| Power of trie-ing

In a bittersweet talk with a friend, immediately after failing a tech job interview, one ~~unreasonable~~ doubt came to my mind: how much memory compression can a trie actually offer? Naturally, since it was the data structure that defined my rejection, I opted to dedicate this post to it.

A trie, also known as prefix tree, is a tree data structure whose nodes store the characters present in a set of words given some alphabet (i.e., dictionary). These words can be easily retrieved by traversing down the branches of the tree.

For our analysis, we assume our alphabet size \(A\) to be \(26\), matching the English alphabet. In a simple and unoptimized manner, we could code our data structure in a few lines using Python.

class Trie:
    def __init__(self):
        self.children = [None for i in range(26)]

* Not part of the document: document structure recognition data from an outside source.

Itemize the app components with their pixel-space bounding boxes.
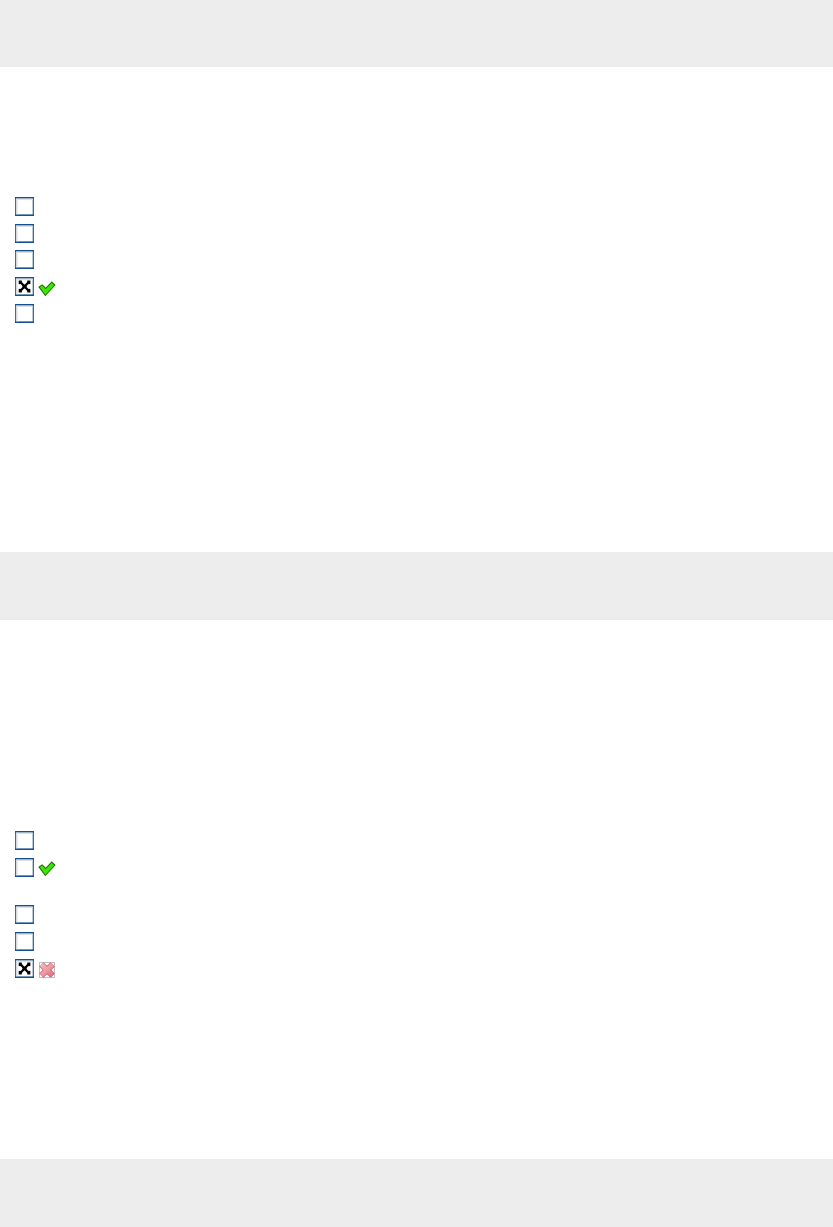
button[interactable]: Answer option xyxy=(15,858,34,877)
button[interactable]: Selected answer option xyxy=(15,959,34,978)
button[interactable]: Selected answer option xyxy=(15,277,34,296)
button[interactable]: Answer option xyxy=(15,304,34,323)
button[interactable]: Answer option xyxy=(15,831,34,850)
button[interactable]: Answer option xyxy=(15,932,34,951)
other: Wrong answer xyxy=(39,962,55,978)
button[interactable]: Answer option xyxy=(15,197,34,216)
other: Correct answer xyxy=(39,282,55,296)
button[interactable]: Answer option xyxy=(15,250,34,269)
button[interactable]: Answer option xyxy=(15,905,34,924)
button[interactable]: Answer option xyxy=(15,224,34,243)
other: Correct answer xyxy=(39,862,55,876)
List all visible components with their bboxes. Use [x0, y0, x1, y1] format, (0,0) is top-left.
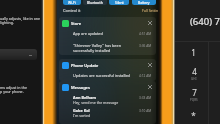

    def add(self, string):
        global nodes
        u = self.children
        for c in string:
            if u[ord(c)-ord('a')] is None:
                u[ord(c)-ord('a')] = Trie()
                nodes += 1
            u = u[ord(c)-ord('a')].children

Since most operations on the data structure depend on the number of nodes and not on the dictionary size (key idea), I wanted to evaluate how much less characters do we need to represent a dictionary if we use a trie.

We proceed by obtaining a dictionary of english valid words and plotting their distribution by length.

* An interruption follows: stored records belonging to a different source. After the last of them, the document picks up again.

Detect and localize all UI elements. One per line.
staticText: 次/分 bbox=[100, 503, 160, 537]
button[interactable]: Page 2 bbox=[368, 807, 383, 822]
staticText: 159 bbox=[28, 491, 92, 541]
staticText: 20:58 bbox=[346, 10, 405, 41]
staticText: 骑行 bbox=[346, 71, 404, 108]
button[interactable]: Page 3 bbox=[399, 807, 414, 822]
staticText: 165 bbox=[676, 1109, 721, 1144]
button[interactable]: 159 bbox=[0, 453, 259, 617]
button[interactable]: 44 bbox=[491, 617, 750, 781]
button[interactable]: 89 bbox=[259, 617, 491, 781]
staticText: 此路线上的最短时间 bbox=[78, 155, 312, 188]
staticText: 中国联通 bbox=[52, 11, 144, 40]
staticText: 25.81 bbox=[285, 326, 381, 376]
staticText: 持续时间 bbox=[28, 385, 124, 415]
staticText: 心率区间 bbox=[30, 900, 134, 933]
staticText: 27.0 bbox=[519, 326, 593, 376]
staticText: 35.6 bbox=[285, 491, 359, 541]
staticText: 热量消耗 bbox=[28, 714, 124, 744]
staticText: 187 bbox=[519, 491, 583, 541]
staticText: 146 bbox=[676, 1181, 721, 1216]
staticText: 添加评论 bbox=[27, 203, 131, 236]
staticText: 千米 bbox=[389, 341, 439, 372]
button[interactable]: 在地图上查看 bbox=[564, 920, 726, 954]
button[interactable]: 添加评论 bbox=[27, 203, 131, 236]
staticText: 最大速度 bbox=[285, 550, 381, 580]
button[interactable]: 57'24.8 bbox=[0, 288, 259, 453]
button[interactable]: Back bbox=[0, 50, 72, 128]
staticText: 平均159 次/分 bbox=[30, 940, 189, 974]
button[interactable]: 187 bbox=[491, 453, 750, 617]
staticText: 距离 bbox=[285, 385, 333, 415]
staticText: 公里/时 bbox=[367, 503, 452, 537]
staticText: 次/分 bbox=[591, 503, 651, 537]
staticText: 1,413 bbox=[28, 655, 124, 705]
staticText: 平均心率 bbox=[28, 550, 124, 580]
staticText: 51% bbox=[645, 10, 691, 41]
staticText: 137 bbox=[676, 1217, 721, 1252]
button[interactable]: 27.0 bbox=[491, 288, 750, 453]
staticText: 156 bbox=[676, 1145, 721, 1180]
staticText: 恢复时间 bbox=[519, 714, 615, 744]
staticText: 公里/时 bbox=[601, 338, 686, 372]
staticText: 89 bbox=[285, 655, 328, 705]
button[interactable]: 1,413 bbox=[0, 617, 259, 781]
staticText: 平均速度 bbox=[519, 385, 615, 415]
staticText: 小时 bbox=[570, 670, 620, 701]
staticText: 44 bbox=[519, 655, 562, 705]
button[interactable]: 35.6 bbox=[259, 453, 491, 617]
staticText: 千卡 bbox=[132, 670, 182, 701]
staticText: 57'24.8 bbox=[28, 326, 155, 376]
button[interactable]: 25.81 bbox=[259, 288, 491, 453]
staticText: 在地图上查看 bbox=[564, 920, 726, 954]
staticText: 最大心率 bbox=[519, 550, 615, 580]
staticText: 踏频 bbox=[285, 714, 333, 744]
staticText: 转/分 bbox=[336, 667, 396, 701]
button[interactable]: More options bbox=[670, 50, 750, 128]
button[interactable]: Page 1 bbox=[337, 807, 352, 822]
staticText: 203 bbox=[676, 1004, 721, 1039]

import matplotlib.pyplot as plt
%matplotlib inline
from english_words import english_words_lower_alpha_set

# Set of words in english dictionary, lower case and no punctuation
S = english_words_lower_alpha_set

# Filter dataset
max_word_length = 16
S = list(filter( lambda x: '.' not in x and '&' not in x 
                and len(x) <= max_word_length and len(x) > 1, S))

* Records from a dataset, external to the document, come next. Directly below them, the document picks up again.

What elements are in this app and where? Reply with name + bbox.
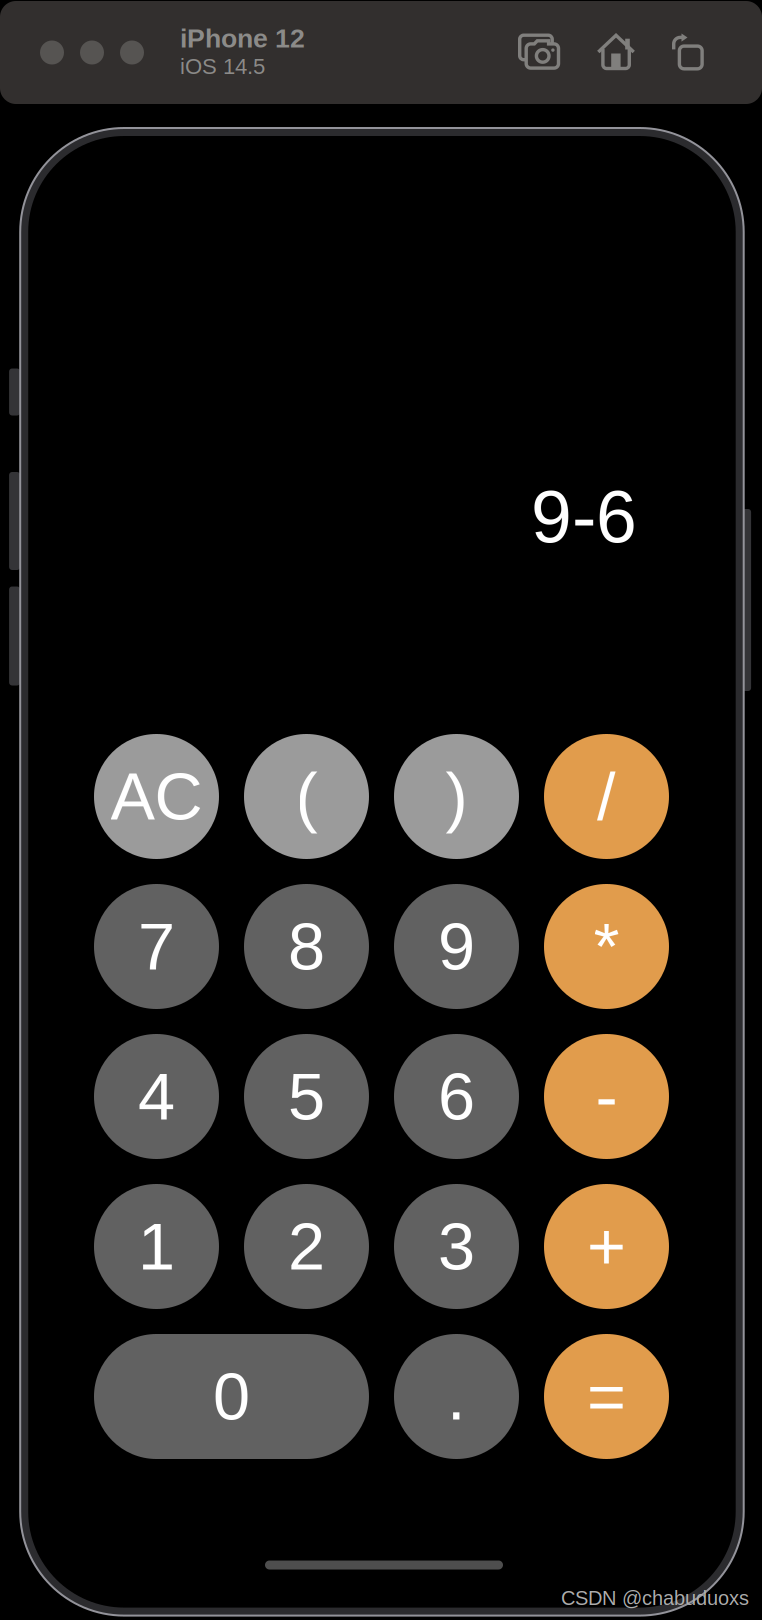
button[interactable]: Rotate [672,34,703,70]
staticText: = [587,1359,626,1434]
staticText: AC [110,759,202,834]
button[interactable]: / [544,734,669,859]
button[interactable]: 3 [394,1184,519,1309]
button[interactable]: ( [244,734,369,859]
staticText: / [597,759,616,834]
staticText: 3 [438,1209,475,1284]
button[interactable]: 5 [244,1034,369,1159]
button[interactable]: ) [394,734,519,859]
staticText: 4 [138,1059,175,1134]
button[interactable]: AC [94,734,219,859]
staticText: iOS 14.5 [180,54,265,79]
staticText: CSDN @chabuduoxs [561,1587,749,1609]
staticText: 5 [288,1059,325,1134]
button[interactable]: - [544,1034,669,1159]
staticText: + [587,1209,626,1284]
button[interactable]: Screenshot [518,34,560,70]
button[interactable]: 8 [244,884,369,1009]
button[interactable]: + [544,1184,669,1309]
button[interactable]: 6 [394,1034,519,1159]
staticText: . [447,1359,466,1434]
staticText: 0 [213,1359,250,1434]
staticText: * [594,909,620,984]
staticText: 7 [138,909,175,984]
button[interactable]: 7 [94,884,219,1009]
staticText: - [596,1059,618,1134]
button[interactable]: * [544,884,669,1009]
staticText: 2 [288,1209,325,1284]
button[interactable]: = [544,1334,669,1459]
button[interactable]: 1 [94,1184,219,1309]
button[interactable]: 4 [94,1034,219,1159]
button[interactable]: . [394,1334,519,1459]
button[interactable]: 2 [244,1184,369,1309]
staticText: 9 [438,909,475,984]
staticText: iPhone 12 [180,23,305,53]
staticText: 6 [438,1059,475,1134]
staticText: ) [446,759,468,834]
staticText: 9-6 [531,476,637,558]
button[interactable]: 0 [94,1334,369,1459]
button[interactable]: Home [596,34,636,70]
button[interactable]: 9 [394,884,519,1009]
staticText: 8 [288,909,325,984]
staticText: ( [296,759,318,834]
staticText: 1 [138,1209,175,1284]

# Plot distribution of valid words with different number of letters
lenghts = range(2,max_word_length+1)
num_words = [ len(list(filter(lambda x: len(x) == word_size, S)))
              for word_size in lenghts]

fig = plt.figure(figsize=(10,7))
ax = fig.add_axes([0,0,1,1])
ax.set_title('Distribution of words by length', fontsize=15)
ax.set_xlabel('Length of words', fontsize=13)
ax.set_ylabel('Frequency', fontsize=13)
ax.bar(lenghts,num_words)
plt.show()

After adding each of the words of our dictionary in random order to our trie, I was truly surprised by the following results:

Total number of chars in dictionary: 183728
Total number of nodes of Trie to store dictionary: 77421
General compression for storing all words in dictionary: 42.14 %

My intuition was wrong. Perhaps I was assuming that most of words in the dictionary show a more uniform distribution, causing the trie to efficiently compress short words but obtaining no memory gains on longer words. Moreover, my friend pointed out one aspect I totally overlooked: the English language has some inherent prefix structure. Most common words share a similar etimology. This observation drove my stubbornes into another experiment: random words.

We compare the memory compression rates achieved by using a trie to store the dictionary. For that purpose, we generate a multiple dictionary of random gibberish words of different lengths using the English alphabet. We compare the number of characters in total versus the number of nodes created while adding each word to the trie.

max_word_length = 16
num_chars = []
num_nodes = []

# Create random dataset of different sizes
for n in np.linspace(10, 1e6, 20):
    n = int(n)
    D = []
    total_chars = 0
    for i in range(n):
        word = "".join(random.choices(alphabet_list,
                        k=max_word_length+1)) 
        sz = random.randint(2,max_word_length)
        D.append(word[:sz])
        total_chars += sz

    # Calculate global statistics after adding dictionary in trie
    nodes = 1
    t = Trie()
    for s in D:
        t.add(s)
    total_nodes = nodes
    
    num_chars.append(total_chars)
    num_nodes.append(total_nodes)

# Plot trends
x = np.linspace(10, 1e6, 20)
plt.figure(figsize=(10,10))
plt.plot(x, num_chars, label = "# chars")
plt.plot(x, num_nodes, label = "# nodes")
plt.title('Memory Compression using Trie in Random Dictionary', 
           fontsize=15)
plt.ylabel('Memory', fontsize=13)
plt.xlabel('Number of words', fontsize=13)
plt.legend()
plt.show()

Again, my intuition was wrong :) Whenever you need to store retrieve a set of words, just use trie.